Chapter 2: Online vs. Overseas? Decisions, Decisions...
Around the same time Amazon (AMZN - Get Report) began to ignite a frenzy, emerging as an online seller of cheap books. But instead of going head-to-head with the rookie, Borders chose to focus its attention overseas, opening stores in the late 90s in the U.K., Singapore, Ireland, Australia and New Zealand, among others.
Borders' international push was a distraction to its U.S. business, and it wasn't until May 1998 (three years after Amazon's launch, and one year after Barnes & Noble went online) that the company rolled out its own e-commerce site.
Ultimately, Borders' attempts at e-commerce were unsuccessful, generating just $5 million in revenue in its first year in operation. By comparison, Amazon raked in $610 million, while Barnes & Noble (BKS - Get Report) posted $70 million in sales during the same period.

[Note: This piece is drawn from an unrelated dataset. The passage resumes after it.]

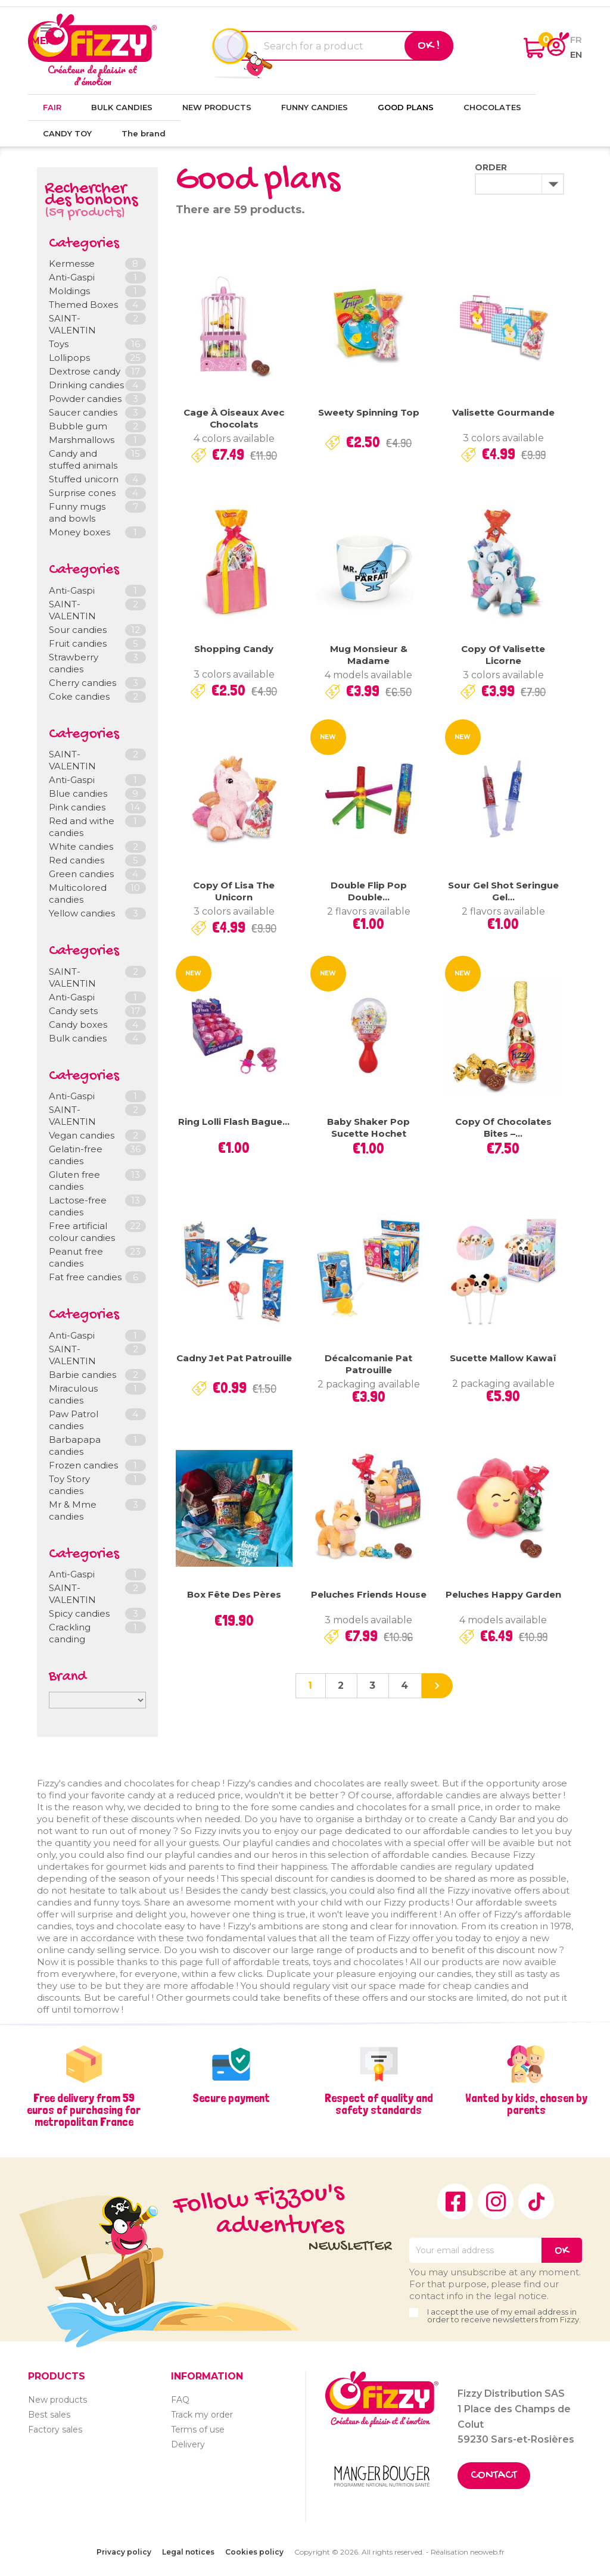  What do you see at coordinates (369, 1594) in the screenshot?
I see `Peluches Friends House` at bounding box center [369, 1594].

By 2001, Borders shuttered its Web site, relinquishing its online book selling to Amazon. Borders paid Amazon an undisclosed sum to develop a co-branded site. While Borders remained a partner and received a percentage of sales, Amazon was responsible for providing inventory, fulfillment, site content and customer service.The partnership lasted until 2007, when Borders finally decided to create its own company-run e-commerce division.
Chapter 3: Borders Gets Aggressive -- Or Foolish It was also in the late 90s speculation first arose of a potential merger between Borders and Barnes & Noble. While both companies fervently denied the rumors, the chatter resurfaced several times in the early part of the new millennium. In 2000, Borders hired Merrill Lynch to explore strategic options, including a recapitalization, merger or leveraged buyout for the purpose of extending shareholder value. But by July of 2000, the company had removed its "For Sale" sign. While management did not provide a reason for taking Borders off the market, analysts at the time hypothesized that it had been unable to find a buyer.